A Galway PhD student whose mother died of cancer has discovered that she herself carries the same mutant BRCA gene – and she has now turned her own experience and expertise into her life’s work.
Niki Warner, from Roscommon but a long-time resident of Galway who is undertaking her PhD at NUIG, has been announced as the latest peer-to-peer supporter – helping other carriers of the same gene – at the Marie Keating Foundation’s sixth BRCA conference last week.
People found to have the BRCA1 or BRCA2 mutation have a much higher risk of developing breast cancer or ovarian cancer compared to someone who does not have the mutation – although carrying it does not mean that you are certain to develop cancer.
Niki, who has an altered BRCA gene, says her BRCA story began 14 years ago and, as she says, it won’t end anytime soon.
But she says: ‘I take pride in my research and know that I am available through the Marie Keating for young women who are diagnosed with a BRCA 1/2 mutation, or any parent/family member who is concerned. how a BRCA mutation can affect their young parents.
“I have a vague memory of my mother mentioning that she carried a genetic mutation that had something to do with her predisposition to cancer,” she says.
“It never fully registered, given the emotionality around his terminal illness, that it might be something I needed to think about. However, my father encouraged me to consider genetic testing.
“When I looked into it, I didn’t have to think twice and took the blood test in 2017 at St. James’s Hospital. A few months later, I found out that I I had a BRCA 1 mutation, the same as my mother,” she adds.
Despite this, she says that in some ways she is very early in her BRCA mutation “journey”. “I am currently in my second year of PhD at the School of Psychology at NUI Galway, researching the psychological aspects of carrier diagnosis of the BRCA 1/2 mutation in Ireland,” she explains.
“I am well aware that ultimately I will have to undergo prophylactic surgeries and the physical and emotional hardships that surround them.
“However, for now, I am grateful for my position to be informed, for my mother, for my research and for the support I received from the Marie Keating Foundation.
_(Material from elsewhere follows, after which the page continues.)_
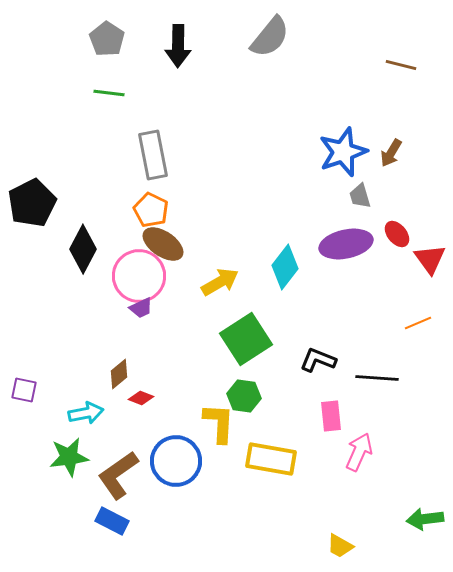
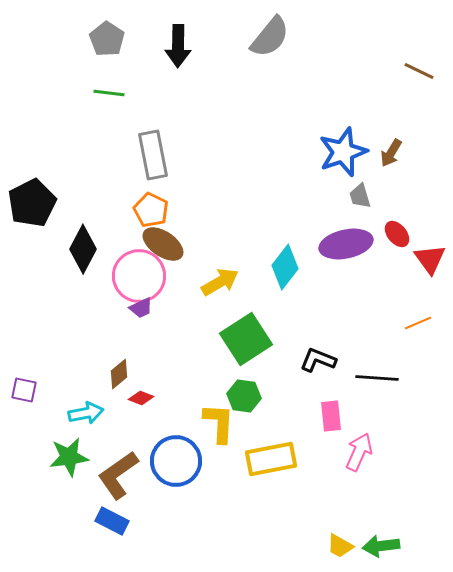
brown line: moved 18 px right, 6 px down; rotated 12 degrees clockwise
yellow rectangle: rotated 21 degrees counterclockwise
green arrow: moved 44 px left, 27 px down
That in itself was my motivation to become a peer support volunteer.
“Given my somewhat odd dynamic in my family when it comes to BRCA – I am the only known carrier – it can sometimes be difficult to find someone to relate to (or vent to), and as such , I am indebted to the six amazing women on Marie Keating’s Peer to Peer Support Team,” she adds.
More than 120 men and women affected by the BRCA1 or BRCA2 gene attended the Marie Keating Foundation’s sixth annual BRCA conference in Dublin last Friday, at a time of uncertainty with delays in access to genetic testing and reconstructive surgery reported.
It is because of the impact of the COVID-19 pandemic – in addition to many years of underfunding – to leave long wait times for essential services such as genetic testing, reconstructive surgery and cancer surveillance services, all of which are becoming regular events. in the public system, some people wait two to four years for a first referral.
“Testing positive for an altered BRCA gene impacts not only those tested, but also their families and their wider circle,” said Helen Forristal, the Foundation’s director of nursing services, at the conference.
“As an inherited alteration, passed down through family lines, a BRCA gene significantly increases the risk of developing cancer during one’s lifetime.
“Having this information and then being told that you could wait up to two years and more to be seen or even tested for the alteration leads to undue anxiety, emotional distress and uncertainty for this already vulnerable community,” said she added.
Niki Warner herself admits that there is often debate about when is the best time for someone to get tested for a BRCA 1/2 mutation.
“I myself, at no time did I regret my decision to take the test,” she says.
“I feel in a place of great privilege, where I must first thank my mother, for having set the wheel in motion to discover the hereditary risk in our family.
“She was honest, told me the truth and put no pressure on me to get tested, which gave me space to process the information.
“Later, my father was very supportive of me in my choice to take the test, accompanying me to appointments and letting me fume and rave as needed throughout.
“I don’t think a parent can do anything other than give their children the opportunity and the support to make their own informed decisions about their options,” she added.
Due to the demand for support and information created after their BRCA 2020 conference, the Marie Keating Foundation has created its first online support group for those affected by an altered BRCA gene.
Available free to members across Ireland, this community starting with just nine members has grown by over 700% in the past two years.
The Marie Keating Foundation itself was established 24 years ago, following Marie’s death from breast cancer in 1998.
After losing their mother, the Keating family promised they would do all they could to ensure that men and women in all communities in Ireland had access to the information needed to prevent cancer or detect it in its early stages.
The Marie Keating Foundation supports families across Ireland at every stage of their cancer journey.
(Pictured: Reproductive medicine consultant Dr Eithne Lowe (centre) is pictured with women affected by the BRCA gene alteration, Jean O’Neill from Kilkenny (left) and Niki Warner from Galway at the sixth conference Marie Keating Foundation Annual Report on the BRCA).